“Gridavamo: Mai più”: a Sassari una mostra per ricordare la guerra dell'ex Jugoslavia
L'evento è inserito nel calendario del Cantiere Poetico di Ottobre in PoesiaPer restare aggiornato entra nel nostro canale Whatsapp
Locandine, opere d’arte, fotografie e articoli di giornale in mostra per ricordare la guerra nell'ex Jugoslavia che ebbe un costo umano altissimo: 11 mila vittime, oltre 61mila feriti e 3 mila mutilati.

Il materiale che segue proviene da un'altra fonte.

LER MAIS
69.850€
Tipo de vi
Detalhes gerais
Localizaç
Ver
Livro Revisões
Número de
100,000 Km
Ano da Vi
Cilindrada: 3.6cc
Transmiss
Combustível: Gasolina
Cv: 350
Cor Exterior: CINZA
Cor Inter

Sabato alle 10 nella Sala Duce di Palazzo Ducale verrà inaugurata l'esposizione dal titolo “Gridavamo: Mai più”, inserita nel calendario degli appuntamenti del Cantiere Poetico di Ottobre in Poesia.
La mostra, aperta al pubblico fino al 20 aprile dal lunedì al sabato, espone materiali acquisiti dall’archivio dell’associazione Carlo Valle, salvati dai bombardamenti e raccolti da Antonella Iaschi, poetessa e membro del direttivo POP: documenti cartacei, immagini, testimonianze e ricordi legati ai bombardamenti di Sarajevo e al conflitto che ha segnato profondamente l’Europa degli anni Novanta.

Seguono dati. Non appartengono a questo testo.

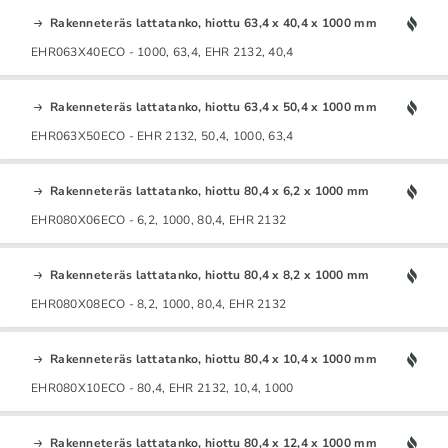
Rakenneteräs lattatanko, hiottu 63,4 x 40,4 x 1000 mm
EHR063X40ECO - 1000, 63,4, EHR 2132, 40,4
Rakenneteräs lattatanko, hiottu 63,4 x 50,4 x 1000 mm
EHR063X50ECO - EHR 2132, 50,4, 1000, 63,4
Rakenneteräs lattatanko, hiottu 80,4 x 6,2 x 1000 mm
EHR080X06ECO - 6,2, 1000, 80,4, EHR 2132
Rakenneteräs lattatanko, hiottu 80,4 x 8,2 x 1000 mm
EHR080X08ECO - 8,2, 1000, 80,4, EHR 2132
Rakenneteräs lattatanko, hiottu 80,4 x 10,4 x 1000 mm
EHR080X10ECO - 80,4, EHR 2132, 10,4, 1000
Rakenneteräs lattatanko, hiottu 80,4 x 12,4 x 1000 mm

Un’esposizione che nasce con un obiettivo preciso: fare memoria per comprendere il presente. In un tempo attraversato da nuovi conflitti, la conoscenza del passato diventa uno strumento fondamentale per leggere i drammi contemporanei e interrogarsi sulla follia della guerra.

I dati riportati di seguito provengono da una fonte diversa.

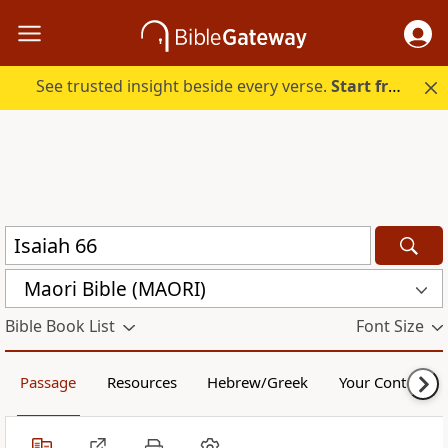
See trusted insight beside every verse.
Start free.
Maori Bible (MAORI)
Bible Book List
Font Size
Passage
Resources
Hebrew/Greek
Your Content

«Questa mostra – sottolinea Leonardo Onida, ideatore e direttore artistico del Festival Ottobre in Poesia – nasce dall’urgenza di non dimenticare. “Gridavamo: Mai più” non è solo un titolo, ma un monito che oggi risuona ancora più forte. La memoria non è esercizio del passato, è responsabilità del presente: solo conoscendo ciò che è stato possiamo riconoscere i segnali e opporci alla violenza e alla guerra».